Govt Mulls Always-On Phone Location Tracking Proposal For Smartphones: Report
Just days after the government withdrew its order mandating pre installation of cyber-safety app Sanchar Saathi on all smartphones, the Central Government is now mulling a fresh proposal that raises surveillance concerns. As per a Reuters report, the government is examining a telecom industry plan to require smartphone makers to enable always-on satellite-based location tracking.
The plan would force mobile phones to keep assisted GPS (A-GPS) permanently active, allowing authorities to access device-level location data with extreme precision.
The proposal has been opposed by Apple, Google and Samsung over privacy risks, as per sources and documents cited by the publication.
Industry body India Cellular & Electronics Association (ICEA), which represents Apple and Google, warned the government in a confidential July letter that such a measure has no global precedent.

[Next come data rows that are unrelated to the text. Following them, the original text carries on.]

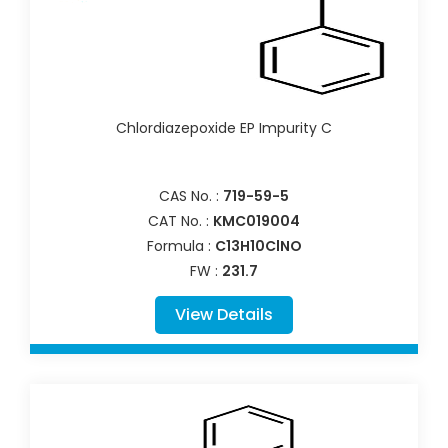
Chlordiazepoxide EP Impurity C
CAS No. :
719-59-5
CAT No. :
KMC019004
Formula :
C13H10ClNO
FW :
231.7
View Details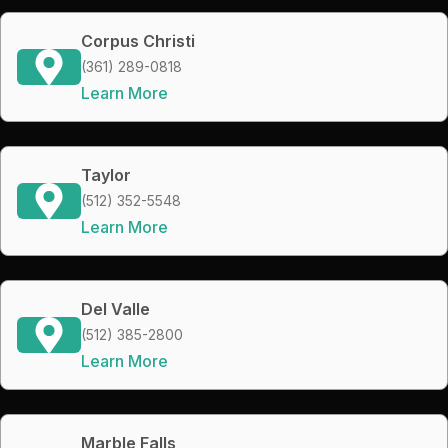
Corpus Christi
(361) 289-0818
Learn More
Taylor
(512) 352-5548
Learn More
Del Valle
(512) 385-2800
Learn More
Marble Falls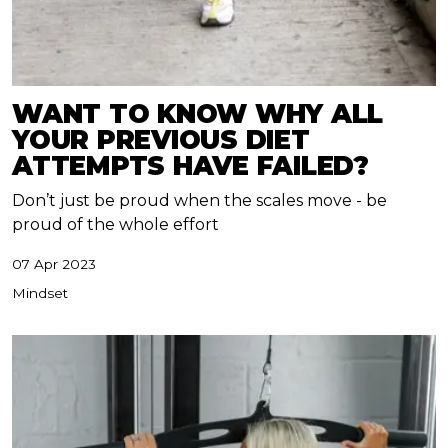
WANT TO KNOW WHY ALL
YOUR PREVIOUS DIET
ATTEMPTS HAVE FAILED?
Don’t just be proud when the scales move - be
proud of the whole effort
07 Apr 2023
Mindset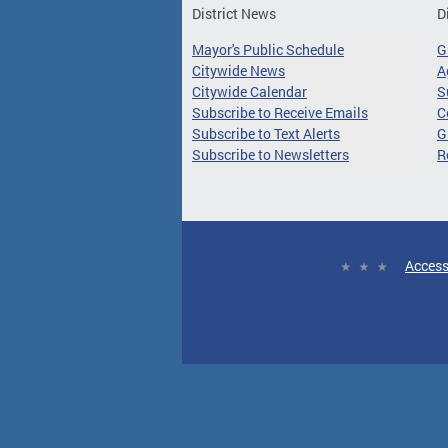
District News
D
Mayor's Public Schedule
G
Citywide News
A
Citywide Calendar
S
Subscribe to Receive Emails
C
Subscribe to Text Alerts
G
Subscribe to Newsletters
R
Access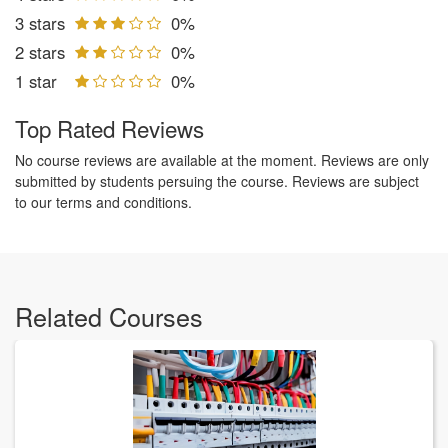
3 stars
0%
2 stars
0%
1 star
0%
Top Rated Reviews
No course reviews are available at the moment. Reviews are only
submitted by students persuing the course. Reviews are subject
to our terms and conditions.
Related Courses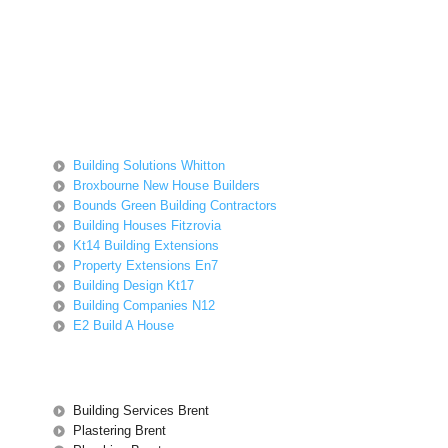
Building Solutions Whitton
Broxbourne New House Builders
Bounds Green Building Contractors
Building Houses Fitzrovia
Kt14 Building Extensions
Property Extensions En7
Building Design Kt17
Building Companies N12
E2 Build A House
Building Services Brent
Plastering Brent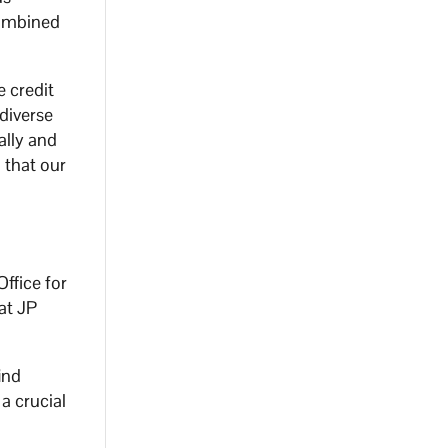
combined
e credit
diverse
ally and
 that our
ffice for
at JP
ind
a crucial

ICEA highlighted that such a move could conflict with India’s constitutional privacy rights, data protection laws and telecom regulations. It also warned of privacy and security risks, as tracking might expose movements of sensitive users like military personnel, judges, journalists and executives for leaks or other types of misuse.
Security agencies have long argued that tower-level location data from telcos is not precise enough for investigations or emergency responses. Telcos, in turn, say they cannot provide more accurate data unless Android and iOS allow always-on A-GPS access for lawful requests.
The report comes immediately after the Sanchar Saathi episode, where smartphone brands were ordered to preload a non-removable government app, only for the mandate to be withdrawn after backlash over surveillance and legality.
Civil liberties and digital forensics experts warn that meter-level, always-on location access would effectively turn every smartphone into a “dedicated surveillance device”. While A-GPS already offers extreme accuracy, making it permanently available to the state would dramatically lower the friction and visibility of surveillance.
There is also a fight over transparency. The Cellular Operators Association of India (COAI) has reportedly pushed for disabling pop-up alerts that inform users when their location is accessed, arguing that such alerts tip off “targets”. Apple and Google counter that these alerts are a basic consent and transparency safeguard. Removing them, they argue, would normalise invisible tracking without user awareness.